With these definitions the standard error is the square root of
*(sd1^2)/num1+(sd2^2)/num2*. The R commands to do this can be found
below:

```
> m1 <- c(10,12,30)
> m2 <- c(10.5,13,28.5)
> sd1 <- c(3,4,4.5)
> sd2 <- c(2.5,5.3,3)
> num1 <- c(300,210,420)
> num2 <- c(230,340,400)
> se <- sqrt(sd1*sd1/num1+sd2*sd2/num2)
> error <- qt(0.975,df=pmin(num1,num2)-1)*se
```

To see the values just type in the variable name on a line alone:

```
> m1
[1] 10 12 30
> m2
[1] 10.5 13.0 28.5
> sd1
[1] 3.0 4.0 4.5
> sd2
[1] 2.5 5.3 3.0
> num1
[1] 300 210 420
> num2
[1] 230 340 400
> se
[1] 0.2391107 0.3985074 0.2659216
> error
[1] 0.4711382 0.7856092 0.5227825
```

Now we need to define the confidence interval around the assumed
differences. Just as in the case of finding the p values in previous
chapter we have to use the *pmin* command to get the number of degrees
of freedom.

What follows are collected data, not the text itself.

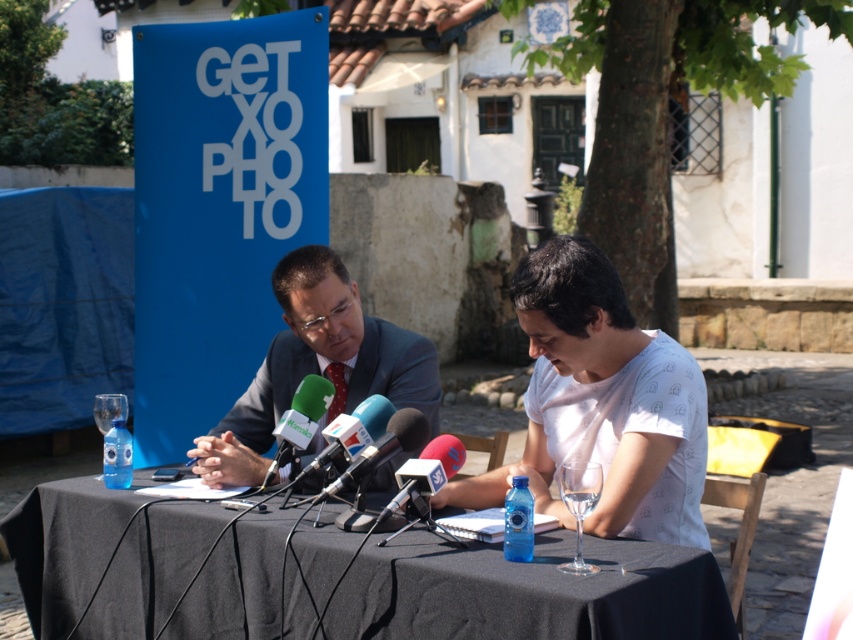 Question: Which object is positioned farthest from the red foam microphone at center?

Choices:
 (A) white cotton shirt at center
 (B) black fabric table at center
 (C) matte black suit at center

Answer: (B)

Question: Based on their relative distances, which object is farther from the transparent plastic bottle at table center?

Choices:
 (A) red foam microphone at center
 (B) matte black suit at center
 (C) blue fabric microphone at center

Answer: (A)

Question: Which is nearer to the matte black suit at center?

Choices:
 (A) white cotton shirt at center
 (B) transparent plastic bottle at table center
 (C) black fabric table at center

Answer: (B)

Question: Can you confirm if transparent plastic bottle at center is positioned to the left of transparent plastic bottle at table center?

Choices:
 (A) yes
 (B) no

Answer: (B)

Question: Is green fabric microphone at center closer to camera compared to blue fabric microphone at center?

Choices:
 (A) no
 (B) yes

Answer: (A)

Question: Can you confirm if green fabric microphone at center is positioned to the right of red foam microphone at center?

Choices:
 (A) no
 (B) yes

Answer: (A)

In this case the null hypotheses are for a difference of
zero, and we use a 95% confidence interval:

```
> left <- (m1-m2)-error
> right <- (m1-m2)+error
> left
[1] -0.9711382 -1.7856092 0.9772175
> right
[1] -0.02886177 -0.21439076 2.02278249
```

This gives the confidence intervals for each of the three tests. For example, in the first experiment the 95% confidence interval is between -0.97 and -0.03 assuming that the random variables are normally distributed, and the samples are independent.